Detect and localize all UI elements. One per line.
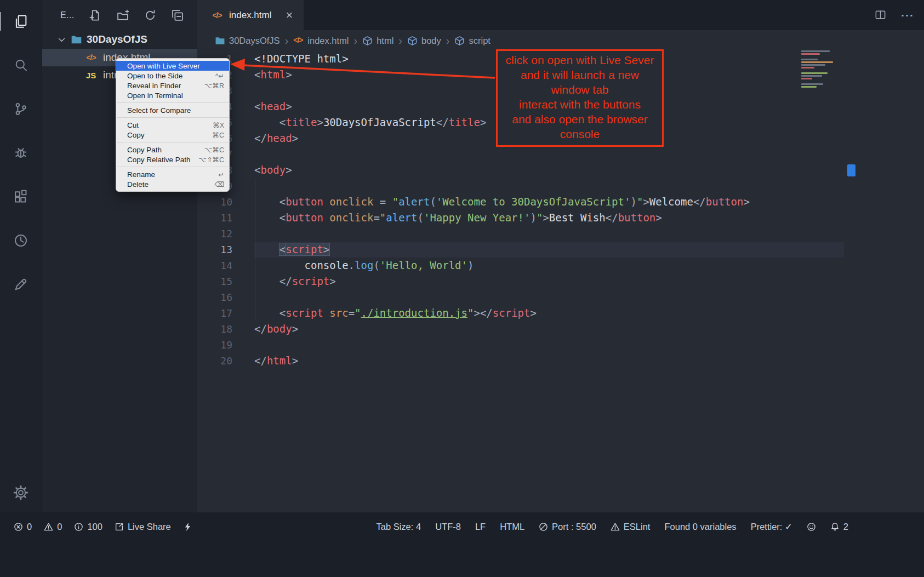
bell-icon: [830, 522, 840, 532]
status-2[interactable]: 2: [830, 522, 848, 532]
line-number[interactable]: 20: [197, 353, 254, 369]
collapse-folders-icon[interactable]: [172, 9, 184, 21]
menu-item-shortcut: ⌥⇧⌘C: [199, 156, 224, 164]
code-line-17[interactable]: 17 <script src="./introduction.js"></scr…: [197, 305, 844, 321]
clock-icon[interactable]: [13, 232, 29, 249]
html-file-icon: </>: [210, 11, 224, 20]
status-0[interactable]: 0: [14, 522, 32, 532]
breadcrumb-body[interactable]: body: [407, 36, 441, 46]
tree-root-row[interactable]: 30DaysOfJS: [42, 30, 197, 49]
code-line-20[interactable]: 20</html>: [197, 353, 844, 369]
menu-item-open-in-terminal[interactable]: Open in Terminal: [116, 90, 229, 100]
breadcrumb-html[interactable]: html: [362, 36, 393, 46]
chevron-down-icon: [57, 35, 66, 44]
status-lf[interactable]: LF: [475, 522, 486, 532]
close-icon[interactable]: ×: [286, 9, 293, 21]
code-line-11[interactable]: 11 <button onclick="alert('Happy New Yea…: [197, 210, 844, 226]
cube-icon: [362, 36, 373, 46]
code-line-8[interactable]: 8<body>: [197, 162, 844, 178]
code-text: [254, 178, 844, 194]
status-tab-size-4[interactable]: Tab Size: 4: [377, 522, 421, 532]
line-number[interactable]: 10: [197, 194, 254, 210]
tab-index-html[interactable]: </> index.html ×: [197, 0, 304, 30]
line-number[interactable]: 19: [197, 337, 254, 353]
activity-bar-items: [0, 0, 42, 293]
menu-item-copy[interactable]: Copy⌘C: [116, 130, 229, 140]
refresh-icon[interactable]: [144, 9, 156, 21]
extensions-icon[interactable]: [13, 188, 29, 205]
status-0[interactable]: 0: [44, 522, 62, 532]
code-line-19[interactable]: 19: [197, 337, 844, 353]
context-menu: Open with Live ServerOpen to the Side^↵R…: [116, 58, 230, 192]
code-line-16[interactable]: 16: [197, 289, 844, 305]
menu-item-rename[interactable]: Rename↵: [116, 169, 229, 179]
minimap[interactable]: [799, 50, 845, 89]
search-icon[interactable]: [13, 57, 29, 73]
status-prettier[interactable]: Prettier: ✓: [751, 522, 792, 532]
menu-item-copy-path[interactable]: Copy Path⌥⌘C: [116, 145, 229, 155]
sidebar-actions: [89, 9, 184, 21]
menu-item-copy-relative-path[interactable]: Copy Relative Path⌥⇧⌘C: [116, 155, 229, 164]
code-line-7[interactable]: 7: [197, 146, 844, 162]
menu-item-open-to-the-side[interactable]: Open to the Side^↵: [116, 71, 229, 81]
code-text: <script src="./introduction.js"></script…: [254, 305, 844, 321]
status-port-5500[interactable]: Port : 5500: [539, 522, 596, 532]
menu-item-open-with-live-server[interactable]: Open with Live Server: [116, 61, 229, 71]
split-editor-icon[interactable]: [874, 9, 887, 21]
code-line-13[interactable]: 13 <script>: [197, 242, 844, 258]
settings-gear-icon[interactable]: [13, 484, 29, 501]
line-number[interactable]: 15: [197, 273, 254, 289]
error-icon: [14, 522, 23, 532]
status-label: 0: [27, 522, 32, 532]
status-found-0-variables[interactable]: Found 0 variables: [664, 522, 736, 532]
menu-item-reveal-in-finder[interactable]: Reveal in Finder⌥⌘R: [116, 81, 229, 90]
menu-item-label: Open to the Side: [127, 72, 182, 80]
line-number[interactable]: 14: [197, 258, 254, 273]
code-text: </script>: [254, 273, 844, 289]
files-icon[interactable]: [13, 13, 29, 30]
code-line-18[interactable]: 18</body>: [197, 321, 844, 337]
status-utf-8[interactable]: UTF-8: [435, 522, 461, 532]
code-text: <script>: [254, 242, 844, 258]
new-file-icon[interactable]: [89, 9, 101, 21]
line-number[interactable]: 13: [197, 242, 254, 258]
line-number[interactable]: 12: [197, 226, 254, 242]
line-number[interactable]: 17: [197, 305, 254, 321]
menu-item-select-for-compare[interactable]: Select for Compare: [116, 105, 229, 115]
status-live-share[interactable]: Live Share: [115, 522, 171, 532]
pen-icon[interactable]: [13, 276, 29, 293]
code-line-9[interactable]: 9: [197, 178, 844, 194]
activity-bar-bottom: [0, 484, 42, 512]
status-label: 2: [843, 522, 848, 532]
menu-item-label: Select for Compare: [127, 106, 191, 115]
status-smiley-icon[interactable]: [807, 522, 816, 532]
breadcrumb-index-html[interactable]: </>index.html: [293, 36, 349, 46]
code-line-12[interactable]: 12: [197, 226, 844, 242]
menu-item-delete[interactable]: Delete⌫: [116, 179, 229, 189]
editor-tabs: </> index.html × ···: [197, 0, 924, 30]
line-number[interactable]: 16: [197, 289, 254, 305]
code-line-10[interactable]: 10 <button onclick = "alert('Welcome to …: [197, 194, 844, 210]
status-html[interactable]: HTML: [500, 522, 524, 532]
new-folder-icon[interactable]: [117, 9, 129, 21]
code-line-15[interactable]: 15 </script>: [197, 273, 844, 289]
code-line-14[interactable]: 14 console.log('Hello, World'): [197, 258, 844, 273]
status-100[interactable]: 100: [74, 522, 102, 532]
menu-item-label: Reveal in Finder: [127, 82, 181, 90]
menu-item-cut[interactable]: Cut⌘X: [116, 120, 229, 130]
activity-bar: [0, 0, 42, 512]
line-number[interactable]: 18: [197, 321, 254, 337]
breadcrumb-script[interactable]: script: [454, 36, 490, 46]
cube-icon: [454, 36, 465, 46]
line-number[interactable]: 11: [197, 210, 254, 226]
source-control-icon[interactable]: [13, 101, 29, 117]
status-lightning-icon[interactable]: [183, 522, 192, 532]
warning-icon: [44, 522, 53, 532]
code-text: [254, 289, 844, 305]
debug-icon[interactable]: [13, 145, 29, 161]
more-actions-icon[interactable]: ···: [901, 9, 914, 21]
status-eslint[interactable]: ESLint: [611, 522, 651, 532]
breadcrumb-30daysofjs[interactable]: 30DaysOfJS: [215, 36, 280, 46]
menu-item-shortcut: ⌘C: [212, 131, 224, 139]
code-text: [254, 226, 844, 242]
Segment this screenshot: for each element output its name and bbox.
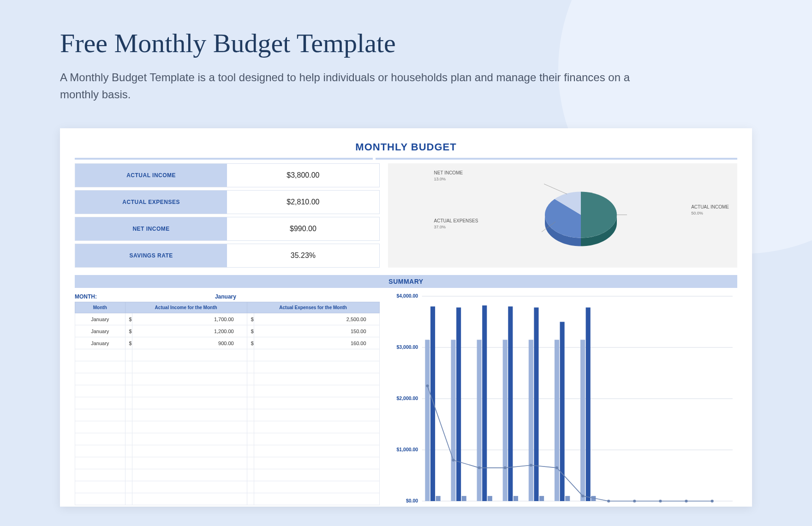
svg-rect-38 [585,308,590,502]
kpi-row: SAVINGS RATE35.23% [75,244,380,268]
svg-rect-33 [554,340,559,502]
svg-rect-14 [430,307,435,502]
kpi-row: ACTUAL INCOME$3,800.00 [75,163,380,187]
month-label: MONTH: [75,293,175,300]
svg-rect-22 [482,305,487,501]
svg-rect-23 [487,496,492,501]
svg-text:November: November [684,507,704,507]
page-description: A Monthly Budget Template is a tool desi… [60,69,651,103]
table-row: January$1,200.00$150.00 [75,325,380,337]
svg-text:January: January [427,507,442,507]
table-row: January$1,700.00$2,500.00 [75,313,380,325]
svg-rect-18 [456,308,461,502]
svg-rect-19 [461,496,466,501]
kpi-table: ACTUAL INCOME$3,800.00ACTUAL EXPENSES$2,… [75,163,380,270]
svg-text:$2,000.00: $2,000.00 [396,396,418,401]
svg-point-55 [659,500,662,502]
svg-rect-31 [539,496,544,501]
svg-point-57 [710,500,713,502]
table-row [75,469,380,481]
kpi-row: ACTUAL EXPENSES$2,810.00 [75,190,380,214]
table-header-income: Actual Income for the Month [125,302,247,313]
svg-rect-34 [560,322,564,502]
svg-text:$1,000.00: $1,000.00 [396,448,418,453]
table-row [75,361,380,373]
summary-heading: SUMMARY [75,275,737,288]
kpi-value: $3,800.00 [227,164,379,187]
svg-text:September: September [632,507,652,507]
pie-label-income: ACTUAL INCOME50.0% [691,204,729,216]
svg-rect-21 [477,340,481,502]
spreadsheet-preview: MONTHLY BUDGET ACTUAL INCOME$3,800.00ACT… [60,128,752,507]
page-title: Free Monthly Budget Template [60,28,752,59]
table-row [75,409,380,421]
svg-text:June: June [560,507,569,507]
kpi-value: $2,810.00 [227,191,379,214]
svg-text:March: March [481,507,492,507]
table-row [75,493,380,505]
svg-point-52 [581,495,584,497]
table-row [75,349,380,361]
svg-rect-27 [513,496,518,501]
svg-point-56 [685,500,687,502]
svg-line-0 [544,184,567,194]
kpi-value: 35.23% [227,244,379,267]
svg-text:$0.00: $0.00 [406,499,418,504]
svg-rect-13 [425,340,430,502]
svg-point-47 [452,459,454,462]
svg-rect-30 [534,308,538,502]
table-row [75,373,380,385]
svg-point-49 [503,466,506,469]
table-row [75,421,380,433]
month-value: January [175,293,276,300]
pie-label-expenses: ACTUAL EXPENSES37.0% [434,218,478,230]
svg-point-51 [555,466,558,469]
svg-text:April: April [508,507,517,507]
svg-text:May: May [534,507,542,507]
svg-text:$4,000.00: $4,000.00 [396,294,418,299]
svg-text:July: July [586,507,594,507]
table-row [75,445,380,457]
table-row: January$900.00$160.00 [75,337,380,349]
table-row [75,385,380,397]
svg-rect-37 [580,340,585,502]
svg-rect-29 [528,340,533,502]
svg-point-50 [529,464,532,467]
svg-rect-17 [451,340,455,502]
svg-text:August: August [609,507,623,507]
kpi-value: $990.00 [227,217,379,240]
svg-text:$3,000.00: $3,000.00 [396,345,418,350]
svg-rect-26 [508,307,513,502]
svg-text:February: February [452,507,469,507]
kpi-label: NET INCOME [75,217,227,240]
table-row [75,397,380,409]
svg-rect-15 [436,496,440,501]
svg-point-53 [607,500,610,502]
sheet-title: MONTHLY BUDGET [75,141,737,153]
table-header-month: Month [75,302,125,313]
svg-text:October: October [660,507,675,507]
bar-chart: $0.00$1,000.00$2,000.00$3,000.00$4,000.0… [388,292,737,507]
svg-point-48 [478,466,480,469]
svg-point-54 [633,500,636,502]
svg-point-46 [426,385,429,388]
month-selector-row: MONTH: January [75,292,380,302]
table-row [75,433,380,445]
pie-label-net: NET INCOME13.0% [434,170,463,182]
kpi-label: ACTUAL INCOME [75,164,227,187]
table-header-expenses: Actual Expenses for the Month [247,302,379,313]
kpi-label: ACTUAL EXPENSES [75,191,227,214]
pie-chart: NET INCOME13.0% ACTUAL EXPENSES37.0% ACT… [388,163,737,268]
table-row [75,481,380,493]
divider [75,158,737,160]
kpi-row: NET INCOME$990.00 [75,217,380,241]
summary-table: Month Actual Income for the Month Actual… [75,302,380,505]
table-row [75,457,380,469]
svg-rect-25 [502,340,507,502]
svg-text:December: December [710,507,729,507]
svg-rect-35 [565,496,570,501]
kpi-label: SAVINGS RATE [75,244,227,267]
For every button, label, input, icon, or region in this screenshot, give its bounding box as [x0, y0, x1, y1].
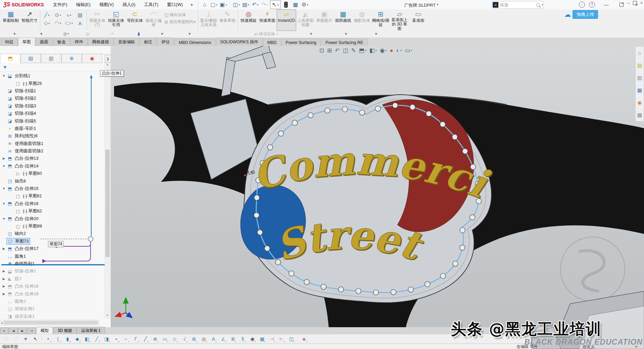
expand-open-icon[interactable]: ▼ [1, 217, 6, 220]
tee-right-snap-icon[interactable]: ⊢ [277, 336, 286, 342]
angle-snap-icon[interactable]: ∠ [218, 336, 228, 342]
layers-snap-icon[interactable]: ≣ [228, 336, 238, 342]
status-custom[interactable]: 自定义 [583, 344, 595, 349]
zoom-fit-icon[interactable]: ⊡ [318, 47, 325, 54]
sketch3d-on-plane-button[interactable]: ▱基准面上的 3D 草图 [390, 9, 409, 31]
tree-item[interactable]: ▶◣筋7 [0, 275, 101, 283]
tree-item[interactable]: ⊞阵列(线性)6 [0, 132, 101, 140]
tree-item[interactable]: ▼⬒凸台-拉伸16 [0, 200, 101, 207]
move-entities-button[interactable]: ⇄移动实体▾ [254, 31, 278, 37]
menu-tools[interactable]: 工具(T) [140, 0, 163, 9]
tree-item[interactable]: ◨保存实体1 [0, 313, 101, 319]
sketch-picture-button[interactable]: ▣草图图片 [315, 9, 334, 31]
file-properties-icon[interactable]: ▦ [291, 1, 300, 9]
design-library-icon[interactable]: ▤ [637, 59, 642, 71]
rebuild-traffic-light-icon[interactable] [282, 1, 290, 9]
diamond-snap-icon[interactable]: ◇ [170, 336, 179, 342]
polygon-snap-icon[interactable]: ◆ [72, 336, 82, 342]
solid-snap-icon[interactable]: ◧ [82, 336, 92, 342]
ribbon-tab-特征[interactable]: 特征 [1, 38, 18, 46]
mirror-entities-button[interactable]: ◫镜向实体 [164, 11, 196, 18]
surface-offset-button[interactable]: ◠曲面上偏移 [144, 9, 163, 31]
upload-overlay[interactable]: ☁ 拖拽上传 [564, 10, 598, 19]
panel-flyout-arrow[interactable]: ❯ [105, 55, 111, 63]
shaded-sketch-contours-button[interactable]: ◭上色草图轮廓 [296, 9, 315, 31]
line-snap-icon[interactable]: ❘ [53, 336, 63, 342]
expand-closed-icon[interactable]: ▶ [1, 292, 6, 296]
rapid-sketch-button[interactable]: ⚡快速草图 [258, 9, 277, 31]
sketch-line-snap-icon[interactable]: ╱ [92, 336, 102, 342]
repair-sketch-button[interactable]: ✎修复草图 [218, 9, 237, 31]
ribbon-tab-solidworks-插件[interactable]: SOLIDWORKS 插件 [216, 38, 263, 46]
expand-open-icon[interactable]: ▼ [1, 202, 6, 205]
arc-tool-icon[interactable]: ◠▾ [52, 19, 63, 27]
tree-item[interactable]: ◪切除-扫描1 [0, 87, 101, 95]
ribbon-tab-power-surfacing-re[interactable]: Power Surfacing RE [321, 39, 368, 46]
tree-item[interactable]: ▶⬒凸台-拉伸18 [0, 283, 101, 290]
fillet-tool-icon[interactable]: ◔▾ [109, 31, 113, 36]
last-tab-icon[interactable]: ⇥ [27, 328, 36, 334]
doc-close-icon[interactable]: × [640, 1, 643, 5]
quick-snaps-button[interactable]: ◎快速捕捉 [239, 9, 258, 31]
target-snap-icon[interactable]: ◉ [248, 336, 257, 342]
solidworks-resources-icon[interactable]: ⌂ [638, 47, 641, 59]
display-delete-relations-button[interactable]: ⊥显示/删除 几何关系 [199, 9, 218, 31]
rectangle-snap-icon[interactable]: ▮ [63, 336, 72, 342]
ribbon-tab-草图[interactable]: 草图 [18, 38, 35, 46]
previous-view-icon[interactable]: ↶ [334, 47, 341, 54]
first-tab-icon[interactable]: ⇤ [0, 328, 9, 334]
tree-item[interactable]: ▼⬒凸台-拉伸14 [0, 162, 101, 170]
doc-restore-icon[interactable] [633, 1, 637, 5]
corner-snap-icon[interactable]: ⌐ [121, 336, 131, 342]
tree-item[interactable]: ▼⬒凸台-拉伸20 [0, 215, 101, 222]
section-view-icon[interactable]: ◫ [341, 47, 350, 54]
doc-minimize-icon[interactable]: – [627, 1, 630, 5]
trim-entities-button[interactable]: ✂剪裁实体(T) [88, 9, 107, 31]
reference-plane-button[interactable]: ▭基准面 [409, 9, 428, 31]
minimize-button[interactable]: — [599, 0, 614, 9]
ribbon-tab-直接编辑[interactable]: 直接编辑 [114, 38, 139, 46]
selected-tree-item[interactable]: ▢草图73 [6, 238, 30, 245]
search-box[interactable]: » 缩放 ▾ [492, 1, 543, 9]
tree-item[interactable]: ▷(-) 草图60 [0, 170, 101, 177]
custom-properties-icon[interactable]: ▧ [637, 109, 642, 121]
tee-left-snap-icon[interactable]: ⊣ [267, 336, 277, 342]
expand-closed-icon[interactable]: ▶ [1, 157, 6, 160]
filter-funnel-icon[interactable]: ▼ [3, 64, 7, 70]
point-tool-icon[interactable]: ▮ [138, 31, 140, 36]
ribbon-tab-mbd-dimensions[interactable]: MBD Dimensions [174, 39, 216, 46]
tree-item[interactable]: ◪切除-扫描5 [0, 117, 101, 124]
face-curves-button[interactable]: ▦面部曲线 [334, 9, 353, 31]
print-icon[interactable]: ▤▾ [242, 1, 250, 9]
zoom-area-icon[interactable]: ⊞ [326, 47, 333, 54]
prev-tab-icon[interactable]: ◀ [9, 328, 18, 334]
tree-item[interactable]: ◲缩放比例1 [0, 305, 101, 312]
expand-open-icon[interactable]: ▼ [1, 74, 6, 78]
upload-badge[interactable]: 拖拽上传 [573, 10, 598, 19]
linear-sketch-pattern-button[interactable]: ⊞线性草图阵列▾ [164, 18, 196, 26]
propertymanager-tab[interactable]: ▤ [20, 54, 41, 63]
tree-item[interactable]: ◪切除-扫描3 [0, 102, 101, 110]
doc-tab-模型[interactable]: 模型 [36, 327, 53, 334]
expand-closed-icon[interactable]: ▶ [1, 285, 6, 288]
tree-item[interactable]: ▢(-) 草图62 [0, 207, 101, 215]
tree-item[interactable]: ◡圆角2 [0, 298, 101, 305]
filter-vertices-icon[interactable]: ▽ [1, 336, 11, 342]
offset-dropdown[interactable]: ▾ [189, 31, 191, 36]
menu-window[interactable]: 窗口(W) [163, 0, 187, 9]
convert-dropdown[interactable]: ▾ [161, 31, 163, 36]
open-icon[interactable]: ▣▾ [219, 1, 227, 9]
home-icon[interactable]: ⌂ [201, 1, 209, 9]
tree-item[interactable]: ◪切除-扫描4 [0, 110, 101, 117]
plane-snap-icon[interactable]: ◨ [102, 336, 111, 342]
filter-faces-icon[interactable]: ▼ [21, 336, 31, 342]
view-settings-icon[interactable]: ▭▾ [404, 47, 414, 54]
grid-cells-snap-icon[interactable]: ▦ [257, 336, 267, 342]
tree-item[interactable]: ◳抽壳6 [0, 177, 101, 185]
tree-item[interactable]: ▶⬒凸台-拉伸19 [0, 290, 101, 297]
polygon-tool-icon[interactable]: ◇▾ [41, 19, 52, 27]
ribbon-tab-焊件[interactable]: 焊件 [70, 38, 88, 46]
expand-open-icon[interactable]: ▼ [1, 164, 6, 168]
sketch-annotation-icon[interactable]: ✎ [350, 47, 357, 54]
sketch-button[interactable]: ▦草图绘制 [1, 9, 20, 31]
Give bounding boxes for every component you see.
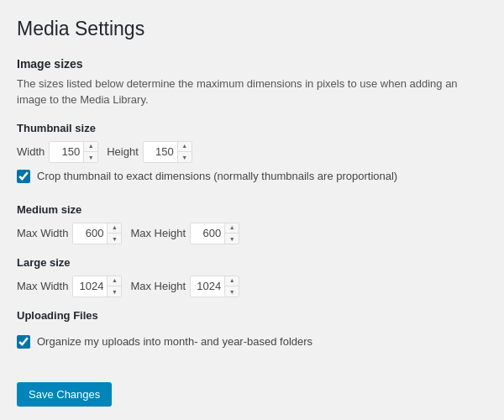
medium-max-height-spinner[interactable]: ▲ ▼ — [190, 223, 239, 244]
medium-max-width-input[interactable] — [73, 223, 107, 244]
page-title: Media Settings — [17, 17, 487, 42]
large-max-width-field: Max Width ▲ ▼ — [17, 276, 122, 297]
large-max-height-increment[interactable]: ▲ — [225, 276, 239, 286]
image-sizes-description: The sizes listed below determine the max… — [17, 76, 487, 108]
medium-max-width-spinner[interactable]: ▲ ▼ — [72, 223, 122, 244]
large-max-width-label: Max Width — [17, 280, 68, 292]
organize-checkbox[interactable] — [17, 335, 30, 349]
large-size-label: Large size — [17, 256, 487, 269]
medium-max-height-decrement[interactable]: ▼ — [225, 234, 239, 244]
large-max-height-field: Max Height ▲ ▼ — [130, 276, 239, 297]
medium-max-width-decrement[interactable]: ▼ — [108, 234, 121, 244]
large-max-height-spinner-buttons: ▲ ▼ — [224, 276, 239, 297]
thumbnail-size-label: Thumbnail size — [17, 122, 487, 134]
thumbnail-height-increment[interactable]: ▲ — [178, 141, 192, 152]
medium-max-width-field: Max Width ▲ ▼ — [17, 223, 122, 244]
large-fields: Max Width ▲ ▼ Max Height ▲ — [17, 276, 487, 297]
medium-max-width-spinner-buttons: ▲ ▼ — [107, 223, 121, 244]
thumbnail-height-spinner[interactable]: ▲ ▼ — [143, 141, 192, 163]
medium-max-height-field: Max Height ▲ ▼ — [130, 223, 239, 244]
thumbnail-height-input[interactable] — [144, 142, 177, 162]
image-sizes-title: Image sizes — [17, 57, 487, 71]
crop-checkbox[interactable] — [17, 170, 30, 183]
organize-checkbox-label: Organize my uploads into month- and year… — [37, 335, 312, 348]
thumbnail-width-spinner-buttons: ▲ ▼ — [83, 141, 97, 163]
medium-fields: Max Width ▲ ▼ Max Height ▲ — [17, 223, 487, 244]
thumbnail-height-spinner-buttons: ▲ ▼ — [177, 141, 192, 163]
thumbnail-width-label: Width — [17, 145, 45, 158]
thumbnail-height-field: Height ▲ ▼ — [107, 141, 192, 163]
thumbnail-size-block: Thumbnail size Width ▲ ▼ Height — [17, 122, 487, 192]
save-changes-button[interactable]: Save Changes — [17, 382, 112, 407]
large-max-width-increment[interactable]: ▲ — [108, 276, 121, 286]
thumbnail-width-input[interactable] — [50, 142, 83, 162]
large-max-width-spinner-buttons: ▲ ▼ — [107, 276, 121, 297]
uploading-section: Uploading Files Organize my uploads into… — [17, 309, 487, 357]
thumbnail-width-field: Width ▲ ▼ — [17, 141, 98, 163]
thumbnail-width-decrement[interactable]: ▼ — [84, 152, 97, 163]
medium-max-height-increment[interactable]: ▲ — [225, 223, 239, 234]
image-sizes-section: Image sizes The sizes listed below deter… — [17, 57, 487, 297]
large-max-width-decrement[interactable]: ▼ — [108, 286, 121, 297]
medium-max-height-label: Max Height — [130, 227, 186, 239]
crop-checkbox-label: Crop thumbnail to exact dimensions (norm… — [37, 170, 397, 182]
uploading-title: Uploading Files — [17, 309, 487, 322]
large-max-height-decrement[interactable]: ▼ — [225, 286, 239, 297]
thumbnail-width-spinner[interactable]: ▲ ▼ — [49, 141, 98, 163]
thumbnail-height-label: Height — [107, 145, 139, 158]
thumbnail-fields: Width ▲ ▼ Height ▲ — [17, 141, 487, 163]
thumbnail-width-increment[interactable]: ▲ — [84, 141, 97, 152]
large-max-height-spinner[interactable]: ▲ ▼ — [190, 276, 239, 297]
page-wrap: Media Settings Image sizes The sizes lis… — [0, 0, 504, 420]
medium-size-label: Medium size — [17, 203, 487, 216]
large-max-width-input[interactable] — [73, 276, 107, 297]
large-size-block: Large size Max Width ▲ ▼ Max Height — [17, 256, 487, 297]
medium-max-height-spinner-buttons: ▲ ▼ — [224, 223, 239, 244]
large-max-height-label: Max Height — [130, 280, 186, 292]
thumbnail-height-decrement[interactable]: ▼ — [178, 152, 192, 163]
organize-checkbox-row: Organize my uploads into month- and year… — [17, 328, 487, 357]
medium-max-width-label: Max Width — [17, 227, 68, 239]
medium-size-block: Medium size Max Width ▲ ▼ Max Height — [17, 203, 487, 244]
large-max-width-spinner[interactable]: ▲ ▼ — [72, 276, 122, 297]
medium-max-width-increment[interactable]: ▲ — [108, 223, 121, 234]
medium-max-height-input[interactable] — [191, 223, 224, 244]
large-max-height-input[interactable] — [191, 276, 224, 297]
crop-checkbox-row: Crop thumbnail to exact dimensions (norm… — [17, 163, 487, 192]
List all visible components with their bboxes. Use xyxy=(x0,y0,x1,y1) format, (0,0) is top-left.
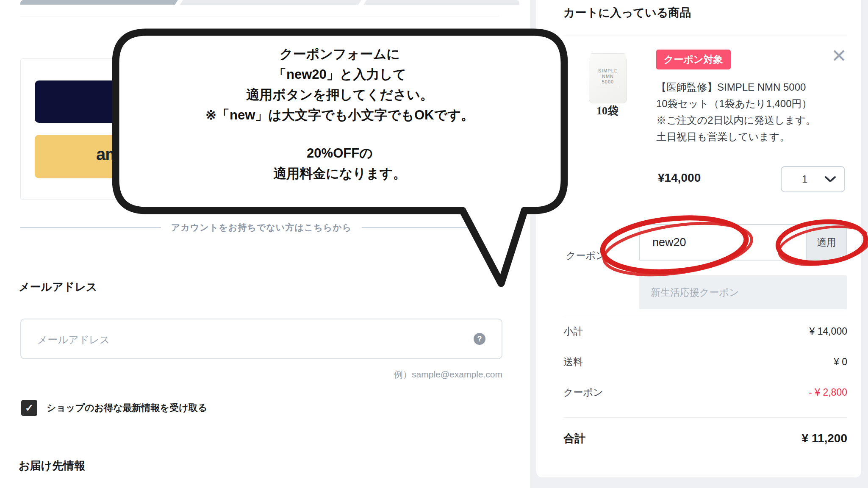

::::::::

→ **TASK PROMPT**
Show every line in the entries above that contains the string "January".

→ **TASK ANSWER**
table-row: January$1,200.00$150.00 [75,325,380,337]
svg-text:January: January [427,507,442,507]
table-row: January$1,700.00$2,500.00 [75,313,380,325]
month-value: January [175,293,276,300]
table-row: January$900.00$160.00 [75,337,380,349]
month-selector-row: MONTH: January [75,292,380,302]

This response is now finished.